A DUP councillor has lodged a complaint with the vice chancellor of Queen’s University after a professor declared “hell is too good” for no-deal Brexiteers.
John Brewer, who is professor of Post Conflict Studies, caused a storm on social media with his remarks, which were in reaction to European Commission president Donald Tusk’s suggestion there will be a “special place in hell” for those who promoted Brexit without any plan for how to safely deliver it.
Prof Brewer, who has previously written about the need for forgiveness after conflict and “public tolerance and compromise”, tweeted: “Special place in hell for no deal Brexiteers?
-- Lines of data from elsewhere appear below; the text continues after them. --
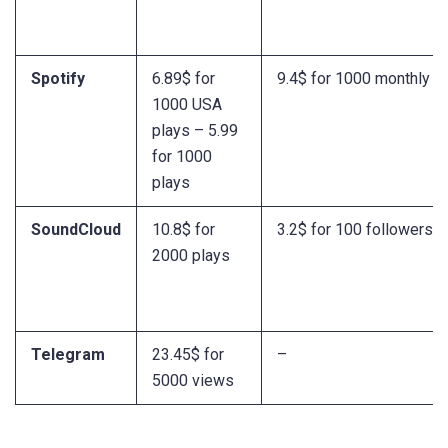
Spotify
6.89$ for
9.4$ for 1000 monthly li
1000 USA
plays – 5.99
for 1000
plays
SoundCloud
10.8$ for
3.2$ for 100 followers
2000 plays
Telegram
23.45$ for
–
5000 views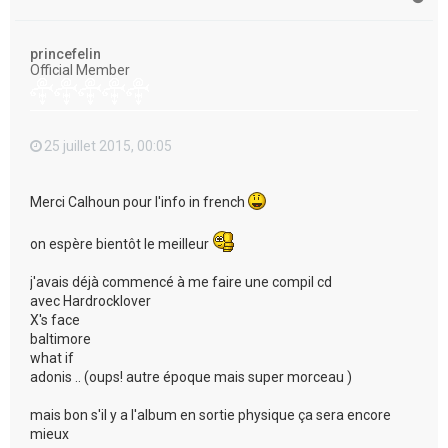
a
u
t
princefelin
Official Member
25 juillet 2015, 00:05
Merci Calhoun pour l'info in french
on espère bientôt le meilleur
j'avais déjà commencé à me faire une compil cd
avec Hardrocklover
X's face
baltimore
what if
adonis .. (oups! autre époque mais super morceau )
mais bon s'il y a l'album en sortie physique ça sera encore
mieux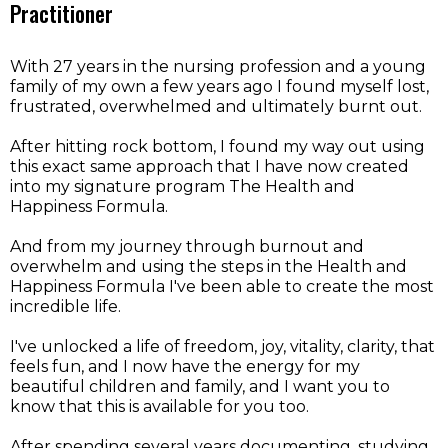
Practitioner
With 27 years in the nursing profession and a young
family of my own a few years ago I found myself lost,
frustrated, overwhelmed and ultimately burnt out.
After hitting rock bottom, I found my way out using
this exact same approach that I have now created
into my signature program The Health and
Happiness Formula.
And from my journey through burnout and
overwhelm and using the steps in the Health and
Happiness Formula I've been able to create the most
incredible life.
I've unlocked a life of freedom, joy, vitality, clarity, that
feels fun, and I now have the energy for my
beautiful children and family, and I want you to
know that this is available for you too.
After spending several years documenting, studying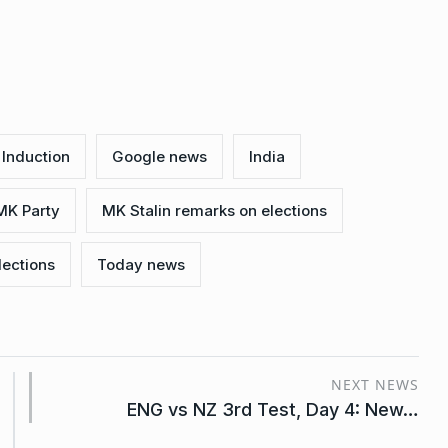
Induction
Google news
India
MK Party
MK Stalin remarks on elections
lections
Today news
NEXT NEWS
ENG vs NZ 3rd Test, Day 4: New…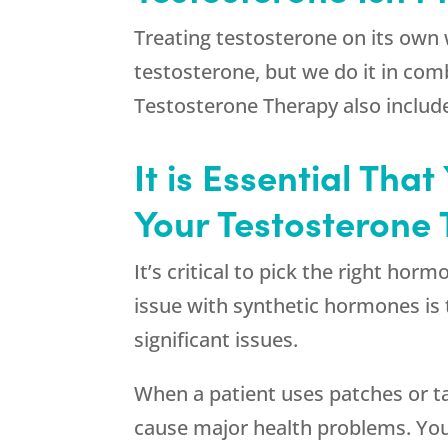
Treating testosterone on its own 
testosterone, but we do it in com
Testosterone Therapy also includes
It is Essential Th
Your Testosterone 
It’s critical to pick the right h
issue with synthetic hormones is 
significant issues.
When a patient uses patches or ta
cause major health problems. You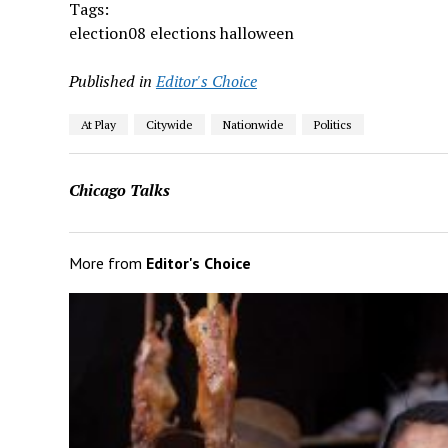
Tags:
election08 elections halloween
Published in
Editor's Choice
At Play
Citywide
Nationwide
Politics
Chicago Talks
More from
Editor's Choice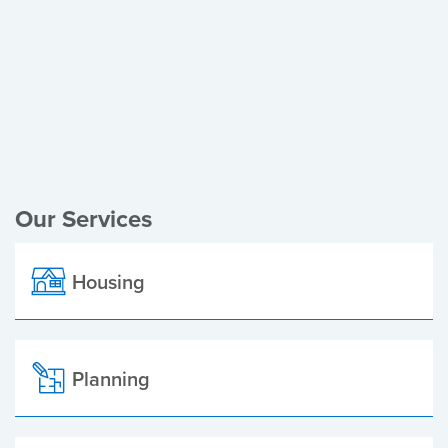
Register of Electors
Planning Applications
Local Elections
Our Services
Housing
Planning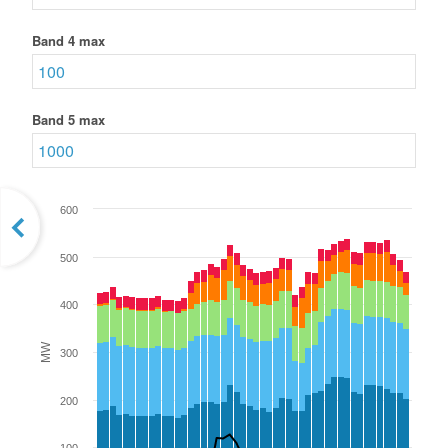
Band 4 max
Band 5 max
600
500
400
MW
300
200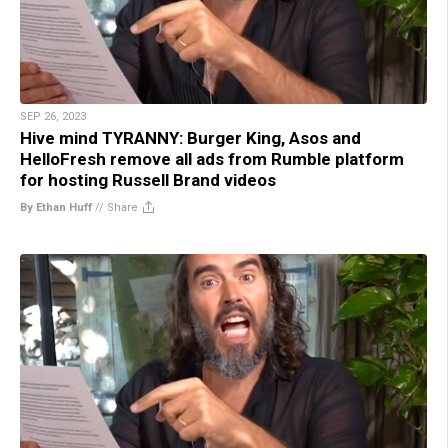
SEP 26, 2023
Hive mind TYRANNY: Burger King, Asos and
HelloFresh remove all ads from Rumble platform
for hosting Russell Brand videos
By Ethan Huff
//
Share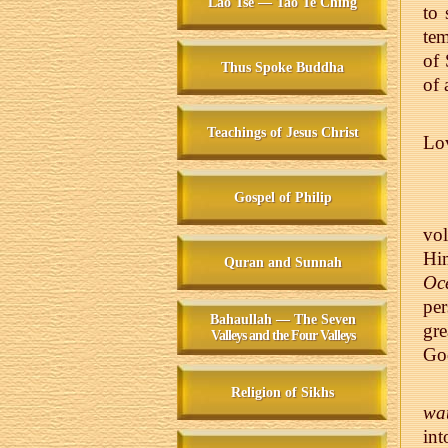
Lao Tse — Tao Te Ching
to 
tem
of 
Thus Spoke Buddha
of 
Teachings of Jesus Christ
Lo
Gospel of Philip
vo
Him
Quran and Sunnah
Oce
per
Bahaullah — The Seven
gre
Valleys and the Four Valleys
God
Religion of Sikhs
wat
int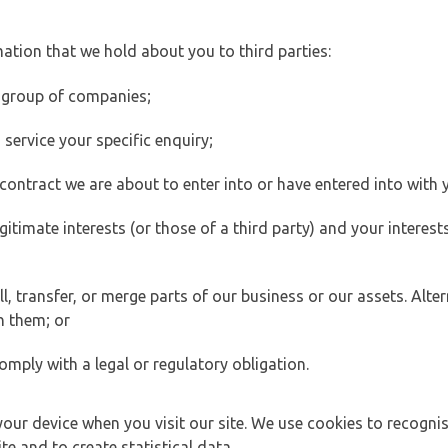
ation that we hold about you to third parties:
 group of companies;
ervice your specific enquiry;
ontract we are about to enter into or have entered into with 
egitimate interests (or those of a third party) and your intere
 transfer, or merge parts of our business or our assets. Alter
h them; or
omply with a legal or regulatory obligation.
your device when you visit our site. We use cookies to recogni
e and to create statistical data.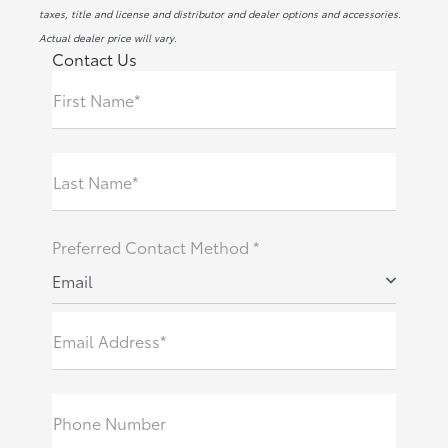
taxes, title and license and distributor and dealer options and accessories.
Actual dealer price will vary.
Contact Us
First Name*
Last Name*
Preferred Contact Method *
Email
Email Address*
Phone Number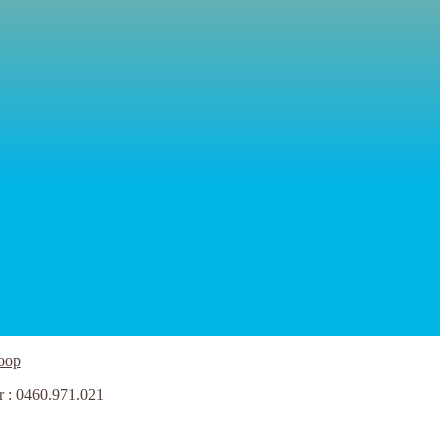
oop
r : 0460.971.021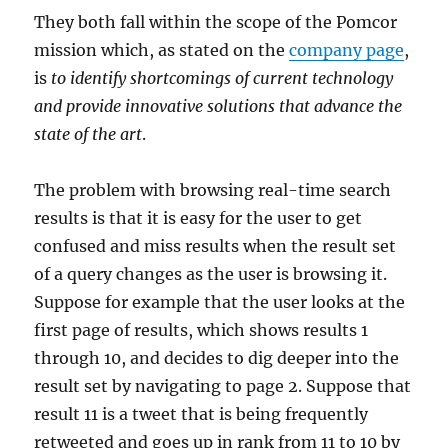
They both fall within the scope of the Pomcor
mission which, as stated on the
company page
,
is
to identify shortcomings of current technology
and provide innovative solutions that advance the
state of the art
.
The problem with browsing real-time search
results is that it is easy for the user to get
confused and miss results when the result set
of a query changes as the user is browsing it.
Suppose for example that the user looks at the
first page of results, which shows results 1
through 10, and decides to dig deeper into the
result set by navigating to page 2. Suppose that
result 11 is a tweet that is being frequently
retweeted and goes up in rank from 11 to 10 by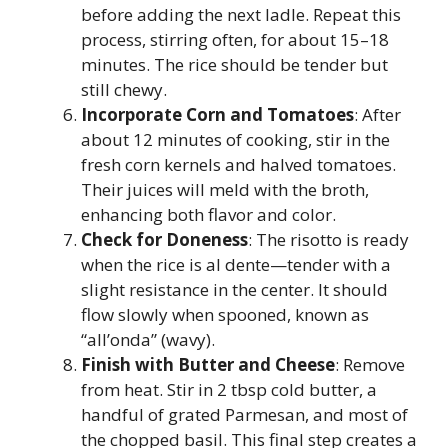
before adding the next ladle. Repeat this
process, stirring often, for about 15–18
minutes. The rice should be tender but
still chewy.
Incorporate Corn and Tomatoes
: After
about 12 minutes of cooking, stir in the
fresh corn kernels and halved tomatoes.
Their juices will meld with the broth,
enhancing both flavor and color.
Check for Doneness
: The risotto is ready
when the rice is al dente—tender with a
slight resistance in the center. It should
flow slowly when spooned, known as
“all’onda” (wavy).
Finish with Butter and Cheese
: Remove
from heat. Stir in 2 tbsp cold butter, a
handful of grated Parmesan, and most of
the chopped basil. This final step creates a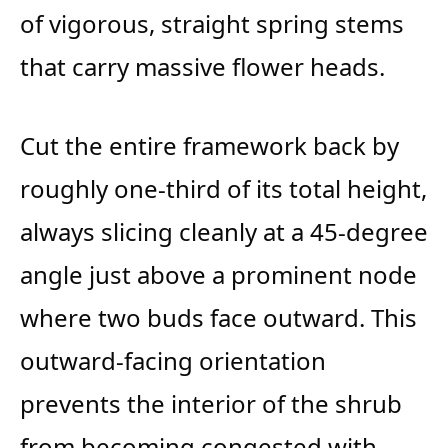
of vigorous, straight spring stems
that carry massive flower heads.
Cut the entire framework back by
roughly one-third of its total height,
always slicing cleanly at a 45-degree
angle just above a prominent node
where two buds face outward. This
outward-facing orientation
prevents the interior of the shrub
from becoming congested with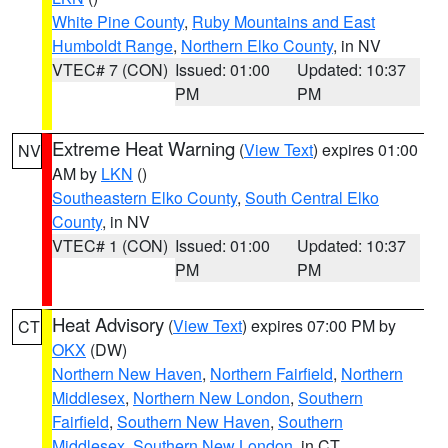
White Pine County
,
Ruby Mountains and East
Humboldt Range
,
Northern Elko County
, in NV
VTEC# 7 (CON)
Issued: 01:00
Updated: 10:37
PM
PM
Extreme Heat Warning
(
View Text
) expires 01:00
NV
AM by
LKN
()
Southeastern Elko County
,
South Central Elko
County
, in NV
VTEC# 1 (CON)
Issued: 01:00
Updated: 10:37
PM
PM
Heat Advisory
(
View Text
) expires 07:00 PM by
CT
OKX
(DW)
Northern New Haven
,
Northern Fairfield
,
Northern
Middlesex
,
Northern New London
,
Southern
Fairfield
,
Southern New Haven
,
Southern
Middlesex
,
Southern New London
, in CT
Hell is too good for them.”
DUP Ards and North Down councillor Peter Martin said that he has written to Queen’s vice chancellor Professor Ian Greer concerning the matter.
“Many of my constituents have identified themselves as ‘no-deal Brexiteers’. Free speech is valued in a democracy; but with it comes responsibility,” he stated.
While some Twitter users praised Prof Brewer for his viewpoint, others branded his comment “disgraceful” and “shameful” and some even called for him to resign.
One person wrote: “Surely a comment like that is completely contrary to your position as an educator?”
Another replied: “You really should consider the position you are in before spouting such politically motivated hatred.”
Prof Brewer responded to the reaction to his initial tweet by posting: “Hell is not real. It’s not a place. It is figurative not literal. Figurative speech for a wrong/bad place. A ‘no deal Brexit’ – which is the kind referred to – is thought by many people to be one such bad place.”
One reply to his tweet suggested those who promoted Brexit should be put in prison – a comment the academic ‘liked’.
DUP MP Sammy Wilson said Prof Brewer is in a position where he can influence young people and needs to think about the example he is setting them.
“A comment like that is not going to calm conflict or controversy, it is going to inflame it,” the East Antrim MP said.
“It is also an indication of how disdainful some of the academic elite are when it comes to people who take a different view from them.”
A TUV spokesperson also hit out at the professor’s remarks, saying: “The most interesting thing about these comments is the telling lack of outrage from those who put the most negative and sinister spin on anything said by someone who is pro-Brexit. Here we have a professor consigning people to eternal torment because they dare to disagree with his politics.”
In March 2016 Prof Brewer accused the News Letter of “conflict journalism” for an article about Martin McGuinness appearing at the annual victims and survivor’s conference for the first time.
Responding to a report about victims’ campaigner Ann Travers’ reaction to the former IRA leader’s appearance, Prof Brewer, tweeted that the News Letter front page headline – Victim slams ex-IRA chief – was “conflict journalism at its worst”.
He later said: “No one person represents victims, so who journalists quote as somehow speaking on behalf of victims is telling about the tone of the story and whether or not it uses that person’s narrative to help us learn to live together – or keep us stuck in the past.”
The News Letter approached Prof Brewer and Queen’s University for comment.